> [Task to carry out] Select and reproduce each line of the listing below that bears the string "upload".

> [Records for this exercise]
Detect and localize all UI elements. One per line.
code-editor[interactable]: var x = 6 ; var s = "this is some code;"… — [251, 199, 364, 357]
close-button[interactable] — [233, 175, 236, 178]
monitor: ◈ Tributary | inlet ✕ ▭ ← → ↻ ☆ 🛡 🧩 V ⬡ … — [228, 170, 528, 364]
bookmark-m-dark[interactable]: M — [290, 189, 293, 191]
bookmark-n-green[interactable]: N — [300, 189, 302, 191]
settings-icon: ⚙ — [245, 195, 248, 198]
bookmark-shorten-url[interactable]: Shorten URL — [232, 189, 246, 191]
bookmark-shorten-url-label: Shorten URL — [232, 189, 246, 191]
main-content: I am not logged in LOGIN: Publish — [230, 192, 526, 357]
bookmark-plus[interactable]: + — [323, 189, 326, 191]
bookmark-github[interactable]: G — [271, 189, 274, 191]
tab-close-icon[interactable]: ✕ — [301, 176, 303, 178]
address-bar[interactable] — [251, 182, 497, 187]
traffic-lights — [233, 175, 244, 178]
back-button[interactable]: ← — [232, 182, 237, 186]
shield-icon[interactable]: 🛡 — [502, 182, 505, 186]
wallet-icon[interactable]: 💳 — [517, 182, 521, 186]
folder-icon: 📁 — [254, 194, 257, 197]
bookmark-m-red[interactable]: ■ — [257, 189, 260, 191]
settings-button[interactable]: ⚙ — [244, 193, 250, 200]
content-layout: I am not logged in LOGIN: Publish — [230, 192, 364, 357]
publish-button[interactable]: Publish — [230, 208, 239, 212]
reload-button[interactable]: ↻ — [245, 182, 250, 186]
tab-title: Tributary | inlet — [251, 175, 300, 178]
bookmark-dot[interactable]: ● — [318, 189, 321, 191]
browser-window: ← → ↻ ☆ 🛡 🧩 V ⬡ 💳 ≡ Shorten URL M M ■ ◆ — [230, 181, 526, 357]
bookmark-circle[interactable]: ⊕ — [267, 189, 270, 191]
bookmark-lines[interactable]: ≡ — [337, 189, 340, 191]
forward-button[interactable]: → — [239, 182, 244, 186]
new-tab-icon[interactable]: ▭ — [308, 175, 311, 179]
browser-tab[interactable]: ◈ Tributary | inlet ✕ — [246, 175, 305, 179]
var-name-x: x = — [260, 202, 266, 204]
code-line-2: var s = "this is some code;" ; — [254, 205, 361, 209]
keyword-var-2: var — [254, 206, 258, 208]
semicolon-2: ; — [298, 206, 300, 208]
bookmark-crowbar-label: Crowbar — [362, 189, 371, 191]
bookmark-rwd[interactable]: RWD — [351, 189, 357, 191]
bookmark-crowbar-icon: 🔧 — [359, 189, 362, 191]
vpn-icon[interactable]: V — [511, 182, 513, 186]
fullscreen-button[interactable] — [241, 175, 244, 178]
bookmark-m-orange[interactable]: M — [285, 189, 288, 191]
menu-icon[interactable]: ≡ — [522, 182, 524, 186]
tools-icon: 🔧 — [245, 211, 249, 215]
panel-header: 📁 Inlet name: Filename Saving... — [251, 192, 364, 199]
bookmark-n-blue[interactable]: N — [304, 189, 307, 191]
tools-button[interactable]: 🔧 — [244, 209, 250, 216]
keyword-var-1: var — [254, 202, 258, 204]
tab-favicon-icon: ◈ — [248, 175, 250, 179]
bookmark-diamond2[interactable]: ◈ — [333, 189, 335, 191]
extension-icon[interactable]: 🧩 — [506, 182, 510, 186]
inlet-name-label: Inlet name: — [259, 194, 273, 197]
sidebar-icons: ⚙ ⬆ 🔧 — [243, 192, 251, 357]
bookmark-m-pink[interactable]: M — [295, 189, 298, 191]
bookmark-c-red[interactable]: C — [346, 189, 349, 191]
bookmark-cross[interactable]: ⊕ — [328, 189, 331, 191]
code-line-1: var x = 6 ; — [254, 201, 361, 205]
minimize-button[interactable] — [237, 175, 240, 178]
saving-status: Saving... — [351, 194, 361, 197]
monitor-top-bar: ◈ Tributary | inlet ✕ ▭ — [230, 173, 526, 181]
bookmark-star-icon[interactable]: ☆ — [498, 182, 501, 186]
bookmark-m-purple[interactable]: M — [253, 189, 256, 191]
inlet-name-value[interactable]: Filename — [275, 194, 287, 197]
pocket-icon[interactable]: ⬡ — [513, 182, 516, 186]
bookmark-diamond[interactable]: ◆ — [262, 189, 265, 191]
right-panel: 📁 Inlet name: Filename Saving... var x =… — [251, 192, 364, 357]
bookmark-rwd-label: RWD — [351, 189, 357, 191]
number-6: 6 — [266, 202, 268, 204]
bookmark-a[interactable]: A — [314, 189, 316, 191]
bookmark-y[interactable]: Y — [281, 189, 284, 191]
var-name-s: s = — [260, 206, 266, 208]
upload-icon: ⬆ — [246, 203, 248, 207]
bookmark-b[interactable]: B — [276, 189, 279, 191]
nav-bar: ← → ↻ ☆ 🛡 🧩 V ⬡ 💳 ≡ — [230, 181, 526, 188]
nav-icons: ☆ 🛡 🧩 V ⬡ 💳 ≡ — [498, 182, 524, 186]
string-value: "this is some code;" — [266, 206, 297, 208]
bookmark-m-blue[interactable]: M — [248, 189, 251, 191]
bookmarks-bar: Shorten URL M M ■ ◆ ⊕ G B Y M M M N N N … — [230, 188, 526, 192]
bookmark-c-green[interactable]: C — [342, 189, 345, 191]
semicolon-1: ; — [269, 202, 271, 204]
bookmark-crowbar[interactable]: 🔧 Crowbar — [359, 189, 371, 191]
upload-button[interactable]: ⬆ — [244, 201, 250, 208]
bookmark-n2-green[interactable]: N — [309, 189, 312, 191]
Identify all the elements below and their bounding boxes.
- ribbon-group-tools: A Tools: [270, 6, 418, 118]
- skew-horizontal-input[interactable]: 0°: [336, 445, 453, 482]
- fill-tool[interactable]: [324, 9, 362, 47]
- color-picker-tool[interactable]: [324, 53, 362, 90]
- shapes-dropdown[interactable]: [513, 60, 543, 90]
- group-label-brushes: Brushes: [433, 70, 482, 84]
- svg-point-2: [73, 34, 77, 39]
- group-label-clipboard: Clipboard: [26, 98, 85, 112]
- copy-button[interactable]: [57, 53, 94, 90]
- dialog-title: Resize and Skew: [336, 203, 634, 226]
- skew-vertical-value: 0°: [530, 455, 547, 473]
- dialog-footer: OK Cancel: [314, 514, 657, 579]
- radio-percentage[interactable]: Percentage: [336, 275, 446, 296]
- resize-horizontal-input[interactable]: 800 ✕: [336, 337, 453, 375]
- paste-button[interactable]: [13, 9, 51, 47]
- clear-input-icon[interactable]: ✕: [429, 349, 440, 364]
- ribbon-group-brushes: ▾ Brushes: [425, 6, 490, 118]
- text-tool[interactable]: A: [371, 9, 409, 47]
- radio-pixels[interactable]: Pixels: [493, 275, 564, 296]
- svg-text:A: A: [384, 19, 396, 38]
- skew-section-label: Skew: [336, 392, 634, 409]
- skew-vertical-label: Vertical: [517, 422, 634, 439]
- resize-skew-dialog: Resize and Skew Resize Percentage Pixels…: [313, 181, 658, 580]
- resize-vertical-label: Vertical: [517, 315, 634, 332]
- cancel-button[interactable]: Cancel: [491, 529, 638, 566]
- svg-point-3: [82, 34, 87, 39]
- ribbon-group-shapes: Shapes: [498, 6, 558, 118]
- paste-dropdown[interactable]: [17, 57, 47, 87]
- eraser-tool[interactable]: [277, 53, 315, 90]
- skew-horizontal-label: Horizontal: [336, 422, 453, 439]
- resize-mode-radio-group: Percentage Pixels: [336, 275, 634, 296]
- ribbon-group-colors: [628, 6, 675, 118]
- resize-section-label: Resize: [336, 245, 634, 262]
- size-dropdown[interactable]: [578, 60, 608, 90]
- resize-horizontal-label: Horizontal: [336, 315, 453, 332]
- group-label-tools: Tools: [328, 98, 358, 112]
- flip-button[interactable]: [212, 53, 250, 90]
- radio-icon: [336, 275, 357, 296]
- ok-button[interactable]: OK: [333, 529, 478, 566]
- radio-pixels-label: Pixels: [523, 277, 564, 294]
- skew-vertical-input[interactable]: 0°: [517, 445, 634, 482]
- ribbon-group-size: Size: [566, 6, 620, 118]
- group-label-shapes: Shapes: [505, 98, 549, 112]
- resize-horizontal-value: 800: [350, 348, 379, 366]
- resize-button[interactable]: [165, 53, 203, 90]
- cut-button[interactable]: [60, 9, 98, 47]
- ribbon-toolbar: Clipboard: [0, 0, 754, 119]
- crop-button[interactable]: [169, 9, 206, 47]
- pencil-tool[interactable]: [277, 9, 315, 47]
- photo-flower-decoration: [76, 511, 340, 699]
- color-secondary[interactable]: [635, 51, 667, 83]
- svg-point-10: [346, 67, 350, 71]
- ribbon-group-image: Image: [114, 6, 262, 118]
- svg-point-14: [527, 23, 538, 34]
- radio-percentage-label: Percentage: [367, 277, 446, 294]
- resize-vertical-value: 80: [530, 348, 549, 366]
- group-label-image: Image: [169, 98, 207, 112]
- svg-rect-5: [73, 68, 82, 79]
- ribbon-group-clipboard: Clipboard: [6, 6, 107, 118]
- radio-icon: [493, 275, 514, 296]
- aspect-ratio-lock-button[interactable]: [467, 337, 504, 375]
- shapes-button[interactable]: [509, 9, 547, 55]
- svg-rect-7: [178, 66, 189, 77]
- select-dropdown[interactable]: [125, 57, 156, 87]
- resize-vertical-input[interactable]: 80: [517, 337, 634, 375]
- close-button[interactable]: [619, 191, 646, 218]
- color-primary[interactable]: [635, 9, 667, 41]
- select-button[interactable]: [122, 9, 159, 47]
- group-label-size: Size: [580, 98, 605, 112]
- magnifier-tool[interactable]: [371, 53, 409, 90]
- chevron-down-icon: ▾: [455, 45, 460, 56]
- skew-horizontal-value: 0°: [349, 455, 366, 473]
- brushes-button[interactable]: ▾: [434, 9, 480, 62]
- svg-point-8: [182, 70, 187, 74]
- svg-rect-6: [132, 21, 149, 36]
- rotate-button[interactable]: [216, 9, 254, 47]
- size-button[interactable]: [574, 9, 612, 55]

> [Solution for this problem]
upload-icon: ⬆ — [246, 203, 248, 207]
upload-button[interactable]: ⬆ — [244, 201, 250, 208]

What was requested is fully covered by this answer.